START MATERIAL PROVIDED

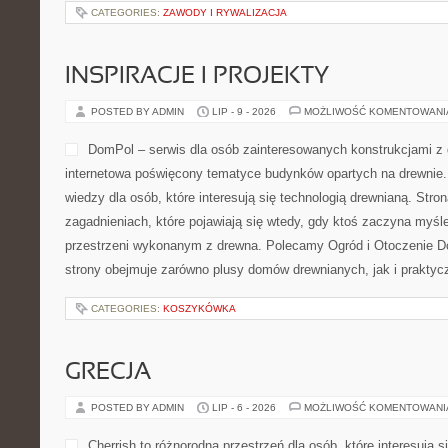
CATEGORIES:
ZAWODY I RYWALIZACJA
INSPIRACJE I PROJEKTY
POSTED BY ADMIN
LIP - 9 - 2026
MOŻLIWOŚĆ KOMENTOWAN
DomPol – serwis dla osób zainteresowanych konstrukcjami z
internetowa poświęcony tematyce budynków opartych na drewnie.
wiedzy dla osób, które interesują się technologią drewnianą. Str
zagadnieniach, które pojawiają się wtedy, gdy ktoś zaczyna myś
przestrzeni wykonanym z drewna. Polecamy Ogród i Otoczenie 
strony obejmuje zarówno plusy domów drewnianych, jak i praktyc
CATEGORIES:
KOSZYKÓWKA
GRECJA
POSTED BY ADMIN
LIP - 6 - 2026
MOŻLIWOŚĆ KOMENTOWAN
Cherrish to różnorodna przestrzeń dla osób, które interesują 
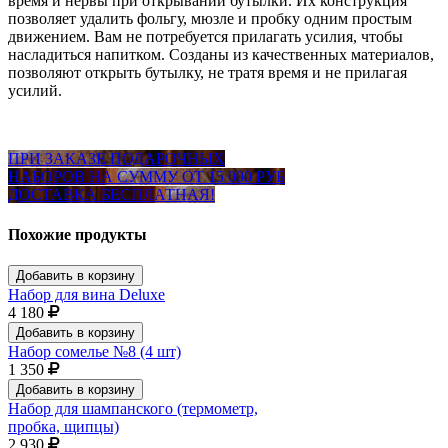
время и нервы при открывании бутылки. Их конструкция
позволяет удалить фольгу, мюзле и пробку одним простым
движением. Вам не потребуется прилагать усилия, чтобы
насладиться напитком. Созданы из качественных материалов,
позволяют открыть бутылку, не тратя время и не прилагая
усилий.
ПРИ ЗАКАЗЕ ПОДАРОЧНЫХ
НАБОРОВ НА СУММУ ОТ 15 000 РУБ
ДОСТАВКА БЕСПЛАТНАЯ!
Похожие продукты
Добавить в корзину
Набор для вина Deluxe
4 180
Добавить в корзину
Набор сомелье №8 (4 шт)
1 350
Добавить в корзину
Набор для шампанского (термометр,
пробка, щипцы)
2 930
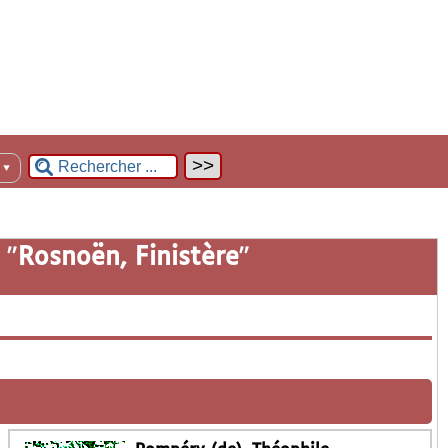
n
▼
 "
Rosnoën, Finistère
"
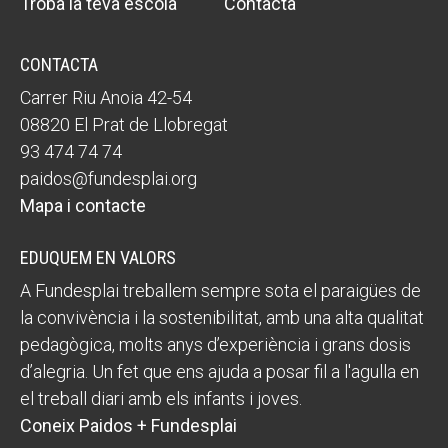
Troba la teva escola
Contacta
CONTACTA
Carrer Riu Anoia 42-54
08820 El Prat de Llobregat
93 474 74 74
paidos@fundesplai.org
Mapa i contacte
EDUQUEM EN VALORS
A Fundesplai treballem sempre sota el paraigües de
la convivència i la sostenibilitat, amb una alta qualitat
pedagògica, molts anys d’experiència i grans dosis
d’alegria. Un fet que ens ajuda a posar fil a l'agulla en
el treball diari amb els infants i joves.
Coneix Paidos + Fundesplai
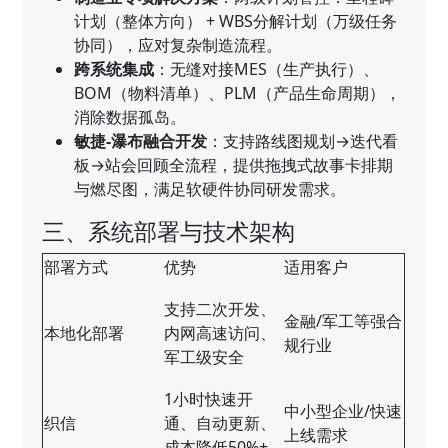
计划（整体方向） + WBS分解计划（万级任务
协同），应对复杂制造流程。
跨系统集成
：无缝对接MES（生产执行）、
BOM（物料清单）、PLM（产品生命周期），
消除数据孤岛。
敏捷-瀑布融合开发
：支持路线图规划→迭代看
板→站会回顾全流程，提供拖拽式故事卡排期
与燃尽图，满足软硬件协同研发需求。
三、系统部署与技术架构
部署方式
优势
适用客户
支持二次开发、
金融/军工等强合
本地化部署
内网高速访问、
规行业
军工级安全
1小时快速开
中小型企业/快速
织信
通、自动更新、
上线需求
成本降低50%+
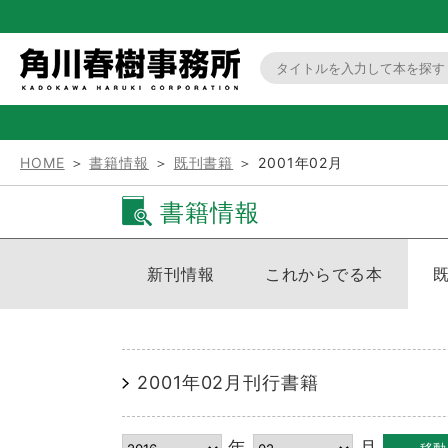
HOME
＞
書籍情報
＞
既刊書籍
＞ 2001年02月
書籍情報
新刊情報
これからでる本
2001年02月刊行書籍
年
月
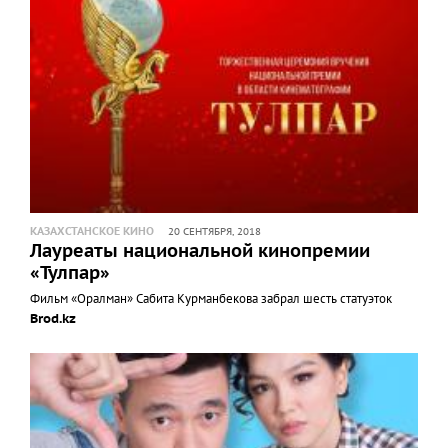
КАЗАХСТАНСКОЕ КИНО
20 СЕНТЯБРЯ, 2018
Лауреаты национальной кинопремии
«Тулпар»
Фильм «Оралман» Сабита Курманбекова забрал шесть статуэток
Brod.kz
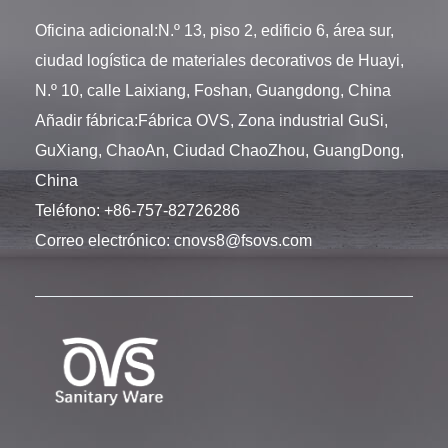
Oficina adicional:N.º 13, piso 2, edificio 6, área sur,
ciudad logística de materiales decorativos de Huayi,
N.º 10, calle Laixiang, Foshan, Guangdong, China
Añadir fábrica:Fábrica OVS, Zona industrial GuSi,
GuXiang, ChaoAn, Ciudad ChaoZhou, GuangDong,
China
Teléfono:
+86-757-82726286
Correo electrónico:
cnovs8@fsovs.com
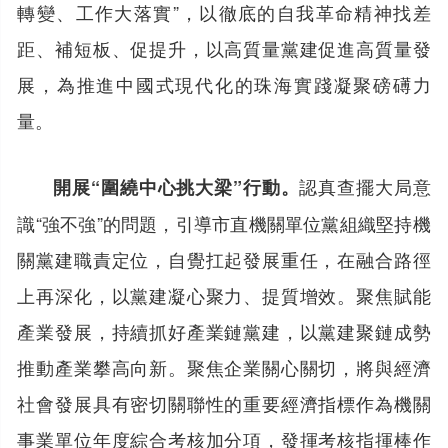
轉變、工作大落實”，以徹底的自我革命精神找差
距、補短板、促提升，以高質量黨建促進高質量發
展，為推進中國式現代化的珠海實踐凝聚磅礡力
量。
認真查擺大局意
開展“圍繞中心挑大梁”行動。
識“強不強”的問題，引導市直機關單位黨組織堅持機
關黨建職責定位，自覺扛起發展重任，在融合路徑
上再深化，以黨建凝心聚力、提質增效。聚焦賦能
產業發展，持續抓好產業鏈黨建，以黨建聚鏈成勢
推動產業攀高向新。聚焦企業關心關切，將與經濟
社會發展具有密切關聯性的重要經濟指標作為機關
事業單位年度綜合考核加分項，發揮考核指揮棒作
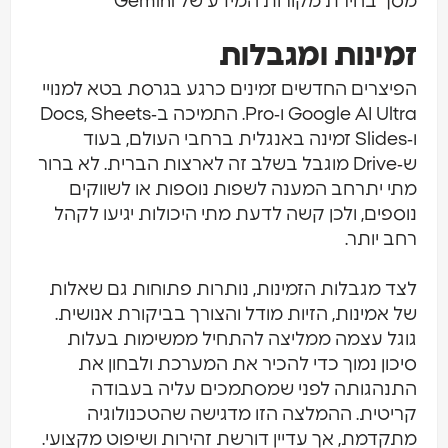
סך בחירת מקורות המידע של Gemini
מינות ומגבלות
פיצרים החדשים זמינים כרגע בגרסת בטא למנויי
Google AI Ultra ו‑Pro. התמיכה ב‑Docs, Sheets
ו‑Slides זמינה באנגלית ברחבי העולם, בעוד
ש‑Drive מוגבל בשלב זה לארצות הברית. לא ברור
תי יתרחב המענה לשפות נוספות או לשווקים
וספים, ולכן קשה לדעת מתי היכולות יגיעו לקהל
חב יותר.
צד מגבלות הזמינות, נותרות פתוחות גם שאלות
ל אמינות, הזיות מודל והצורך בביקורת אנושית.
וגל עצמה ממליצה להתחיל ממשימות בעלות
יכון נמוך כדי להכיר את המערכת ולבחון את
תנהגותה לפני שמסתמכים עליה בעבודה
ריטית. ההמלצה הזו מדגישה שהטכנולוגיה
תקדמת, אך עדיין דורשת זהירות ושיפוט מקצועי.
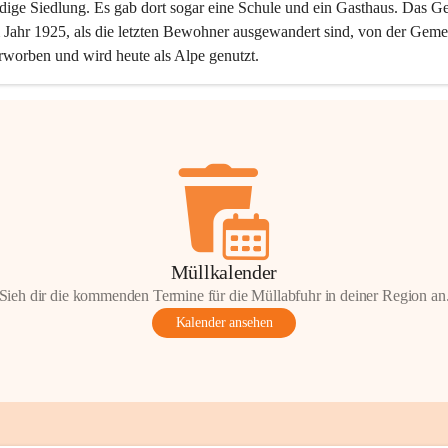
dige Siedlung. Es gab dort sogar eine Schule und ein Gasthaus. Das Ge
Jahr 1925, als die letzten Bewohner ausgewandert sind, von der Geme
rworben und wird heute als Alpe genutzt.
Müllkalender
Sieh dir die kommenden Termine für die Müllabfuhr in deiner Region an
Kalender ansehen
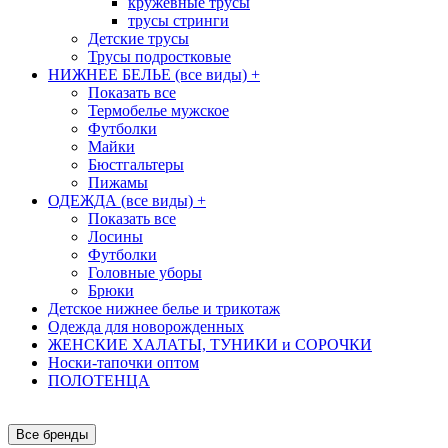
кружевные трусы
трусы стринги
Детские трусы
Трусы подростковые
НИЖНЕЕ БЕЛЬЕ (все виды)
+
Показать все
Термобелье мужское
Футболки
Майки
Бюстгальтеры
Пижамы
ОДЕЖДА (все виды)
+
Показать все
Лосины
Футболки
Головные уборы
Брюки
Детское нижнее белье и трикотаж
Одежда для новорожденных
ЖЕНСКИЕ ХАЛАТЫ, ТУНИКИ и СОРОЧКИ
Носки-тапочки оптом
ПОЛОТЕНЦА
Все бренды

END MATERIAL PROVIDED

- TASK OBJECTIVE -
Within the data above, find the lines that contain the word "osób" and copy each of them.

- TASK RESULT -
DomPol – serwis dla osób zainteresowanych konstrukcjami z
wiedzy dla osób, które interesują się technologią drewnianą. Str
Cherrish to różnorodna przestrzeń dla osób, które interesują 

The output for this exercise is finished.